Monday, April 18, 2005

Part 2 of 2: Sunday

Racing, racing.

It was a good day for the Bud Team, though not a great one. I’m still a bit fuzzy on why they ordered a track bar change on a car that was running 3rd only 20 laps or so into the race. *glare* While he only went down to 15th or so, he spent most of the race struggling to get back up there. It was fun watching he and Mikey race it out, if it wasn’t for the anticipated crowing of the pro-Eury ant-Teresa crowd I’ll have to listen to on the boards for this next week. But still, it is another step forward. 20 laps before the end of the race, Dale Jr. had the second (or maybe it was the third) fastest time of all the cars on the track before his tires faded. There was some tension over the radio, but I think this is one of those things that “slow and steady wins the race”, I rather see a steady trek towards improvement, learning along the way, rather than spectacular results right out of the box only to have to team collapse in confusion when things don’t go smoothly. So Good Job Guys!

Props also to 15 team too; bit slow in the pits, but they obviously got that car goin’. Great Job Mikey! And to Elliott’s pit crew for throwing everything but the kitchen sink at that car and getting into the top 15 by the end of the race. Kasey. :( And Tony! *gasp* Dude do NOT scare us like that! I'll avoid all the "Hot-Temper" cliche jokes and just thank the Gawds the guy is relatively unharmed. How did fire get into the cockpit?

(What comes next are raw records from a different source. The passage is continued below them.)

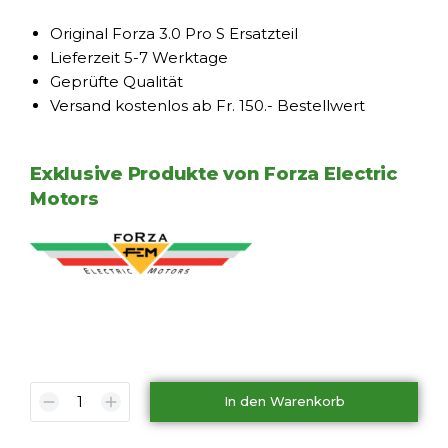
Original Forza 3.0 Pro S Ersatzteil
Lieferzeit 5-7 Werktage
Geprüfte Qualität
Versand kostenlos ab Fr. 150.- Bestellwert
Exklusive Produkte von Forza Electric
Motors
In den Warenkorb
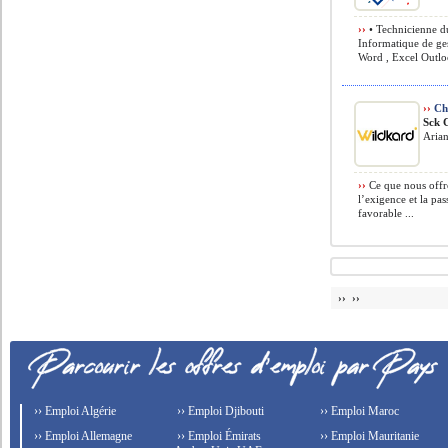
››
• Technicienne d
Informatique de ges
Word , Excel Outloo
››
Cha
Sck 
Arian
››
Ce que nous offro
l’exigence et la pa
favorable ...
›› ››
›› Emploi Algérie
›› Emploi Djibouti
›› Emploi Maroc
›› Emploi Allemagne
›› Emploi Émirats
›› Emploi Mauritanie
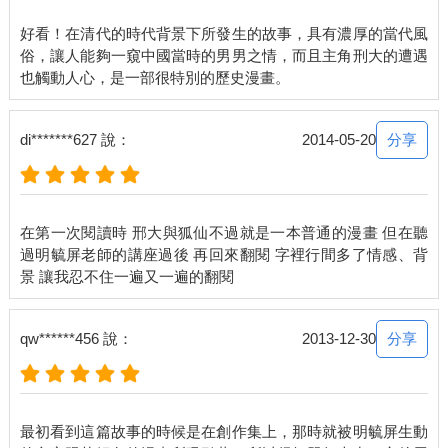
好看！在清代的時代背景下所發生的故事，具有濃厚的當代風
俗，讓人能夠一窺中國當時的男男之情，而且主角刑大的遭遇
分享
di*******627 說：
2014-05-20
在第一次閱讀時 邢大與狐仙不過就是一本普通的漫畫 但在聽
過明毓屏老師的講座過後 再回來翻閱 字裡行間多了情感、背
分享
qw******456 說：
2013-12-30
最初看到這篇故事的時候是在創作集上，那時就被明毓屏生動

Is it just me, or does every time Biffle gets out in front he’s gone. Does that guy stash a canister of nitro in his suit or what? ;) Just kidding. Man, for a back up car coming ALL the way from the back, that was one hell of a win!

End to my Spring Break: Movies.

I watched Elektra and Hotel Rwanda yesterday. Electra was ... *M’eh*, the villains sucked, but Hotel Rwanda is something I think everyone should see.

The Rwandan genocide was an abject failure on the part of the U.N. and all the western powers (America and European) that claim a higher moral standard gives them the right to interfere in other nation’s development. These people were practically abandoned as the ethnic majority in the country, the Hutus, tried to eradicate the ethnic minority, the Tutsis, as the standing army fought off rebel forces. The media got the story out, but no government cared enough to bother. Over 800,000 Tutsis, men women and children, died in slaughter in streets and in genocidal prisons. In the middle of this incredible terror, Rusesabagina, like Schindler, used what he had, what he could charm, what he could barter, to save over 1,200 people who came from the ethnicities on both sides of the conflict.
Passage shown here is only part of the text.